THIS OPINION HAS NO PRECEDENTIAL VALUE. IT SHOULD NOT BE CITED OR RELIED ON AS PRECEDENT IN ANY PROCEEDING EXCEPT AS PROVIDED BY RULE 268(d)(2), SCACR.

THE STATE OF SOUTH CAROLINA
In The Court of Appeals

The State, Respondent,

v.

Clift Grant, III, Appellant.


Appeal From Berkeley County
Roger M. Young, Circuit Court Judge


Unpublished Opinion No.  2010-UP-401
Submitted September 1, 2010 –Filed September 14, 2010 


AFFIRMED


Appellate Defender Elizabeth A. Franklin-Best, of Columbia, for Appellant.

Attorney General Henry Dargan McMaster, Chief Deputy Attorney General John W. McIntosh, Assistant Deputy Attorney General Salley W. Elliott, Assistant Attorney General Christina J. Catoe, all of Columbia; and Solicitor Scarlett A. Wilson, of Charleston, for Respondent.

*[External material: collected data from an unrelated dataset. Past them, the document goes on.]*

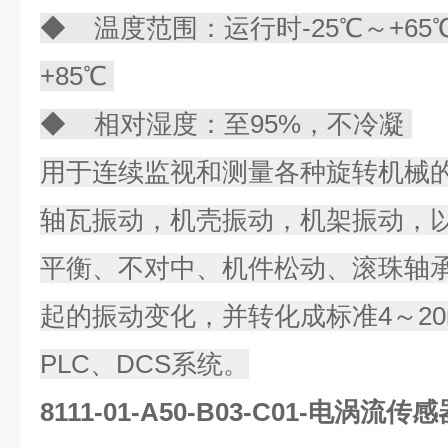
◆ 温度范围：运行时-25℃～+65
+85℃
◆ 相对湿度：至95%，不冷凝
用于连续监视和测量各种旋转机械
轴瓦振动，机壳振动，机架振动，
平衡、不对中、机件松动、滚珠轴
起的振动变化，并转化成标准4～2
PLC、DCS系统。
8111-01-A50-B03-C01-电涡流传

PER CURIAM:  Clift Grant, III appeals his sentence for voluntary manslaughter, arguing the trial court abused its discretion in denying his motion for reconsideration.  We affirm pursuant to Rule 220(b)(1), SCACR, and the following authorities: State v. Smith, 276 S.C. 494, 498, 280 S.E.2d 200, 202 (1981) (holding the trial court's ruling on a motion for reconsideration will not be disturbed on appeal absent an abuse of discretion);  State v. Follin, 352 S.C. 235, 257, 573 S.E.2d 812, 824 (Ct. App. 2002) ("[W]hen the record clearly reflects an appropriate basis for a disparate sentence, the sentencing judge may impose a different sentence on a co-defendant in a criminal trial."); Brooks v. State, 325 S.C. 269, 271-72, 481 S.E.2d 712, 713 (1997) ("A trial judge is allowed broad discretion in sentencing within statutory limits. A sentence is not excessive if it is within statutory limitations and there are no facts supporting an allegation of prejudice against a defendant." (citations omitted)); S.C. Code Ann. § 16-3-50 (2003) ("A person convicted of manslaughter, or the unlawful killing of another without malice, express or implied, must be imprisoned not more than thirty years or less than two years.").   

AFFIRMED.[1]

FEW, C.J., HUFF and GEATHERS, JJ., concur. 


[1] We decide this case without oral argument pursuant to Rule 215, SCACR.